KorQuad Dataset 2.0

This Korean question and answer dataset for web documents MRC was created by LG CNS and Datumo. We created 80,000+ question and answer pairs based on Wikipedia which results in total of 100,000+ pairs of questions and answers, including those from KorQuAD 1.0.

About the dataset

Machine Reading Comprehension(MRC) is a natural language processing project which requires the AI model to comprehend the given text and the question, and point out the answer within the text. This is the core technology of automated question answering technology. The Korean standard dataset for MRC is called KorQuAD 1.0 and this dataset can be used not only for training AI models, but also as an objective standard to assess the performance of different models.

The preexisting Korean dataset performed question answering for short articles such as those from Wikipedia or the news. However, most texts we face in the real world, such as the texts from the web, product manuals, contracts, charts, lists, and so on, are constructed with various types of sentences. The sentences vary in structure, length, and complexity and most of the times MRC is required to perform within the whole text, rather than a single paragraph. As such, there was a gap between the actual tasks that needed MRC and academic research which eventually led to a problem of not being applicable, despite the algorithm’s academic performance.

In order to solve this problem, LG CNS created the KorQuAD 2.0 to enable machine reading comprehension for texts and documents with various types of sentences. Datumo collected training data of 80,000 question and answer pairs formed from approximately 50,000 Wikipedia texts. Additional to the 20,000 KorQuAD 1.0 dataset, Datumo and LG CNS created a total of 100,000 datasets.

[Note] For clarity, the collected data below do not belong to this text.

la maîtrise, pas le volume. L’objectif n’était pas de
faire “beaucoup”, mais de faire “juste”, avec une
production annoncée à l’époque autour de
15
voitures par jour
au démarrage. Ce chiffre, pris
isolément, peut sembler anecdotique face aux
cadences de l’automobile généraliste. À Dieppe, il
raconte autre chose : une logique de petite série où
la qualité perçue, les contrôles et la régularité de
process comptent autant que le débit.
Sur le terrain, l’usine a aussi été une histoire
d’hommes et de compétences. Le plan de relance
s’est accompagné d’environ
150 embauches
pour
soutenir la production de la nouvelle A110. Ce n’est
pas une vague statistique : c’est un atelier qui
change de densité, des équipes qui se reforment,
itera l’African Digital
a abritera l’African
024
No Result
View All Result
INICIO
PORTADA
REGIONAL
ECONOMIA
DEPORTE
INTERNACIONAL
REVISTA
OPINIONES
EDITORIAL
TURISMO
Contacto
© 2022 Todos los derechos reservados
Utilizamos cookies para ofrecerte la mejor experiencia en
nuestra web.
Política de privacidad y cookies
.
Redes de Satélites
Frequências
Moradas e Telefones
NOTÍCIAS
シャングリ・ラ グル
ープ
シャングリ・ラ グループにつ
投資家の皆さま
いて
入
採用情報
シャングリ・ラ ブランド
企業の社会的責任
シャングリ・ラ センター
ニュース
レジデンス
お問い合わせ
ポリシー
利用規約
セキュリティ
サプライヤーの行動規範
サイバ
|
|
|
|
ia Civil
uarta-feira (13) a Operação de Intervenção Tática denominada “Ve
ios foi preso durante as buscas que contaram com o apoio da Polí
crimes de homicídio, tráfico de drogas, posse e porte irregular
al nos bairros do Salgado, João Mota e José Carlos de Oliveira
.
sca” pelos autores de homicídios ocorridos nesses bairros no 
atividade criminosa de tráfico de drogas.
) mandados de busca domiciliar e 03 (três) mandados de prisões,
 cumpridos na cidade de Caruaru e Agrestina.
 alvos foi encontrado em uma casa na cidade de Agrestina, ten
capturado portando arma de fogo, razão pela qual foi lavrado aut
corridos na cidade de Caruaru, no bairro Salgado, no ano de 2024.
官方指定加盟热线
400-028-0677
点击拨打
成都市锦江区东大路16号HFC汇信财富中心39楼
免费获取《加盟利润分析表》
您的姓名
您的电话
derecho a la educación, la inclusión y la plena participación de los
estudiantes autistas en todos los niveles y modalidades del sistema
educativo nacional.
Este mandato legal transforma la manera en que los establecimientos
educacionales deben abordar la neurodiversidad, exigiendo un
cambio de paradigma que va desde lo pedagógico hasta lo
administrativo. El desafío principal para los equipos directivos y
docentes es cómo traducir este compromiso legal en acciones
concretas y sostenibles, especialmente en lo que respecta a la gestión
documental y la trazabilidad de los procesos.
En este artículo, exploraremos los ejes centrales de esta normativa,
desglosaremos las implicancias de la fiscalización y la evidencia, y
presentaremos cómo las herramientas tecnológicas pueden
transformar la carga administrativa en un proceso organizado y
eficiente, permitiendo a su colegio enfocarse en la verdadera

Credit: https://korquad.github.io/dataset/KorQuAD_2.0/KorQuAD_2.0_paper.pdf

Dataset Specification

Number of documents and questions

	Training	Validation	Assessment	Total
Documents	38,496	4,736	4,736	47,957
Questions	83,486	10,165	9,309	102,960

Ratio of answer types

Categorized according to the length of the answer

Ratio of answer types

	Short	Long
Text	Choose answer from paragraph	Choose whole paragraph as an answer
Table	Choose answer from table	Choose whole table as an answer
List	Choose answer from list	Choose whole list as an answer

Long answer examples

Subtitle repetition (38%)

Q. How was the relationship between Oscar Peterson and Norman Granz formed?

Title. Oscar Peterson – #biography – #Norman Granz

Subtitle variation (47%)

Q. Does Lee have any brothers or sisters?

Title. Lee – #siblings

Creation (15%)

Q. What is the name of the law practiced in order to protect cultural assets?

Title. Volcanic Caves of the Upper Geomunoreum Lava Tube System – #limitedaccess

*Long answers refer to the whole paragraph within the according title.

Short answer examples

Short Answers

Phrase variation (48.0%)

Q. What year did Korea sell bottled water for foreign tourists?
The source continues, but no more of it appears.